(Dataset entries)
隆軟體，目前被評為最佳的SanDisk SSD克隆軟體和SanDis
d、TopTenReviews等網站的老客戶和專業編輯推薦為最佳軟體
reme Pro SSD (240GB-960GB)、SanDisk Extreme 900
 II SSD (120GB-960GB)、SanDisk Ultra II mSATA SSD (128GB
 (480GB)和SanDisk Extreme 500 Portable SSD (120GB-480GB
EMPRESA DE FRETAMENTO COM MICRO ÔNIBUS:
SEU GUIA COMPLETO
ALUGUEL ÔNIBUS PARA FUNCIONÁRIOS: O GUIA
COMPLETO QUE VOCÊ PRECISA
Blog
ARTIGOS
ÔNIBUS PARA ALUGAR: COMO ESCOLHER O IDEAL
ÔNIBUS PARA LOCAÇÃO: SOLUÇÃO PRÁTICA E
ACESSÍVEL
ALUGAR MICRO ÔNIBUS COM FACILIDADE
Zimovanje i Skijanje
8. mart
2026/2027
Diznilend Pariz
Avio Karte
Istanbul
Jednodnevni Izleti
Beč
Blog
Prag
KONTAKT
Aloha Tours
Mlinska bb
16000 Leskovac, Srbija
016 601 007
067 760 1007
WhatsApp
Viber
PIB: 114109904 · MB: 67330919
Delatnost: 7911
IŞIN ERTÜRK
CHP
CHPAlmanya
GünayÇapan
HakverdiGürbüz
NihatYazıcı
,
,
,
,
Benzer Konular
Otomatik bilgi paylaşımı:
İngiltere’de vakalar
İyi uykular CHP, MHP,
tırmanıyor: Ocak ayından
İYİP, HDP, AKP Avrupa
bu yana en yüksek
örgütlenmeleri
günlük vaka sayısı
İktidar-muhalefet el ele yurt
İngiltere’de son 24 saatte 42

...

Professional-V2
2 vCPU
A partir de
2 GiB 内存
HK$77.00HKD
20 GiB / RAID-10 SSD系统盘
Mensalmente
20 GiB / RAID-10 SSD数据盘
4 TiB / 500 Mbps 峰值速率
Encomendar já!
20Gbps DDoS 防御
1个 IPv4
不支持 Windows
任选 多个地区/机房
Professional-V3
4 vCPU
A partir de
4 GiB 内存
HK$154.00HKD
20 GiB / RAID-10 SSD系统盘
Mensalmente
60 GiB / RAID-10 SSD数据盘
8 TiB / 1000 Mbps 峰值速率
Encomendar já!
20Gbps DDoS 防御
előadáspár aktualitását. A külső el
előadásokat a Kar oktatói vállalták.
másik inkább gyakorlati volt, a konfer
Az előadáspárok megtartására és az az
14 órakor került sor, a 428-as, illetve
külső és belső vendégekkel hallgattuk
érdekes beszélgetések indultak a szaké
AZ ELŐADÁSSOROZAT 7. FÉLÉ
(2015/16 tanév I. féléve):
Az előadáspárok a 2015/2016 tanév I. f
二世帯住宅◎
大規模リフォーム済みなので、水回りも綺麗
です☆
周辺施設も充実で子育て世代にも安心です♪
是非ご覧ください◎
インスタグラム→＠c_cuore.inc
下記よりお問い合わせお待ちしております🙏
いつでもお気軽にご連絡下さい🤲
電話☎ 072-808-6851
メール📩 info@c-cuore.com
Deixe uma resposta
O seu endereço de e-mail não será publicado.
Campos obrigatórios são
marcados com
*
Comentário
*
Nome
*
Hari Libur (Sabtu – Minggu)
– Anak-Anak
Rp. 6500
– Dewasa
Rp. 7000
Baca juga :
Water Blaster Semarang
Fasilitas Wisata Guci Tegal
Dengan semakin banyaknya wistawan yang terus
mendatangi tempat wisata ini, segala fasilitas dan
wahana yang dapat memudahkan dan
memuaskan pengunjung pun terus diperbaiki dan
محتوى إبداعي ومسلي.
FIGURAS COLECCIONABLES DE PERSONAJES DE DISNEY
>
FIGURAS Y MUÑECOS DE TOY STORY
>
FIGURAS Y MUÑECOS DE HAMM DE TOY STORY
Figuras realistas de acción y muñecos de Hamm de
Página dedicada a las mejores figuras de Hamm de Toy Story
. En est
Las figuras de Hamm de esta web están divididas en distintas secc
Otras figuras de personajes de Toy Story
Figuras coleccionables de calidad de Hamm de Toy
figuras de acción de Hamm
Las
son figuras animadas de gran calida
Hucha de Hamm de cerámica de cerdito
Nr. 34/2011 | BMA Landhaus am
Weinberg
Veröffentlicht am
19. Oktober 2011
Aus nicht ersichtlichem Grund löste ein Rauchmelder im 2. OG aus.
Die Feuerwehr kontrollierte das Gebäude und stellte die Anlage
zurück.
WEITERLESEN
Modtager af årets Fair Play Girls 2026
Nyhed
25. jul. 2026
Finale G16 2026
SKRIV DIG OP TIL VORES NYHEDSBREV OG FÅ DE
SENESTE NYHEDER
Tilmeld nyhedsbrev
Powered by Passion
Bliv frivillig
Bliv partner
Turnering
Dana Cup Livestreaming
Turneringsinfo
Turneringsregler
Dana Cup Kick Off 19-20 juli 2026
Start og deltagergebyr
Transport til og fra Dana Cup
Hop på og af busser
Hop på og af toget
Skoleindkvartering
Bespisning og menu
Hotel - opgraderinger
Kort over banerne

...

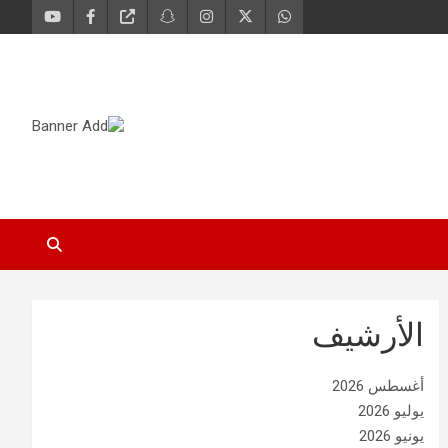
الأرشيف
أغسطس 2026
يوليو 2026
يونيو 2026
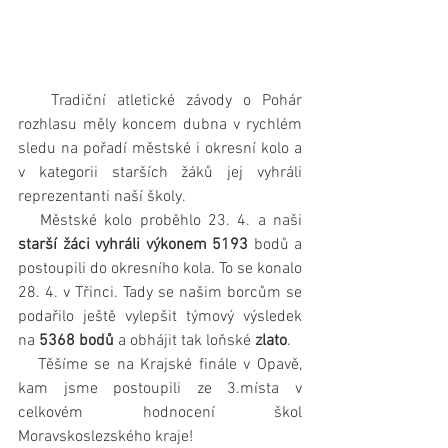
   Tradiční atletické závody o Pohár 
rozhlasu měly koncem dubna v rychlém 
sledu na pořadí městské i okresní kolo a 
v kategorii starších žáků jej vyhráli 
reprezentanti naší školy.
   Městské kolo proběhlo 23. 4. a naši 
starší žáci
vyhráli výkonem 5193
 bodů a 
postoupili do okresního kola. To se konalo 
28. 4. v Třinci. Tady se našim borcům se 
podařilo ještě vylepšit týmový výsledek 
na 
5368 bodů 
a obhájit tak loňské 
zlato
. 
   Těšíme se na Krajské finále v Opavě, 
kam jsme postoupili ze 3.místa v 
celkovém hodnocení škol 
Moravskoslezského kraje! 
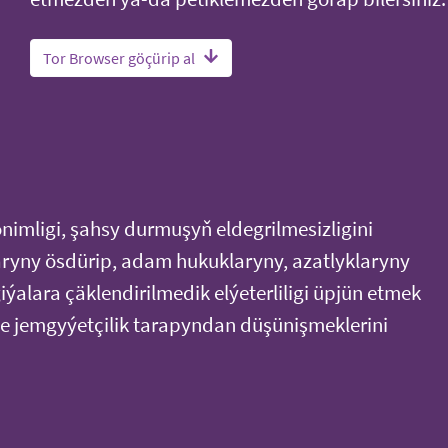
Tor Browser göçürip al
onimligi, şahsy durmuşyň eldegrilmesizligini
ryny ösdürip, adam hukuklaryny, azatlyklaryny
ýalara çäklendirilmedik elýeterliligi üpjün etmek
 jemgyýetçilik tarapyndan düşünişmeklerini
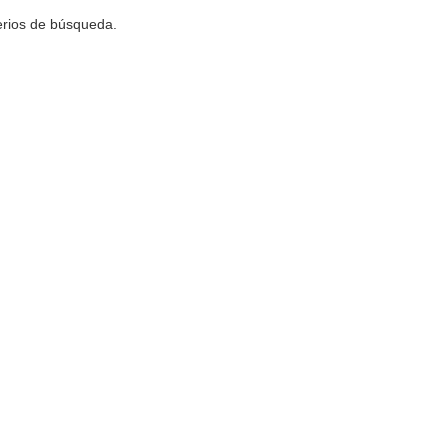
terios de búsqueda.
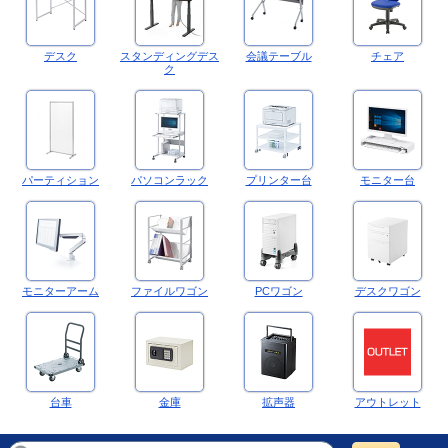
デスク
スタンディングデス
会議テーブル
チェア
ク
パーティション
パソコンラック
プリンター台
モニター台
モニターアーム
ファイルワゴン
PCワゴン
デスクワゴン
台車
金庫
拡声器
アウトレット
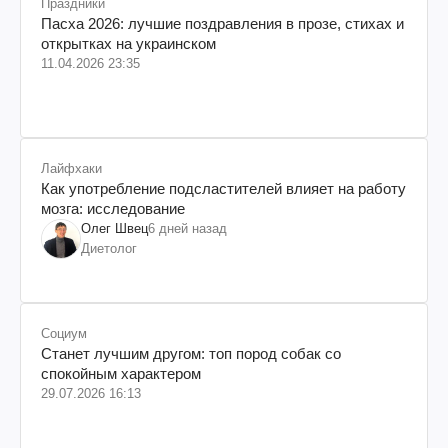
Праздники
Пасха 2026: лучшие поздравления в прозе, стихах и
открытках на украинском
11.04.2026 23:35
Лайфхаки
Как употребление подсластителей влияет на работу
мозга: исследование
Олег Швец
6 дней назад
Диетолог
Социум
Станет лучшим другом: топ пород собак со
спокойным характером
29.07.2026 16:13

INSTRUCTIONS FOR THE TASK = Scan the entries above. Copy each line that has the string "előadáspárok".

EXERCISE SOLUTION =
Az előadáspárok megtartására és az az
Az előadáspárok a 2015/2016 tanév I. f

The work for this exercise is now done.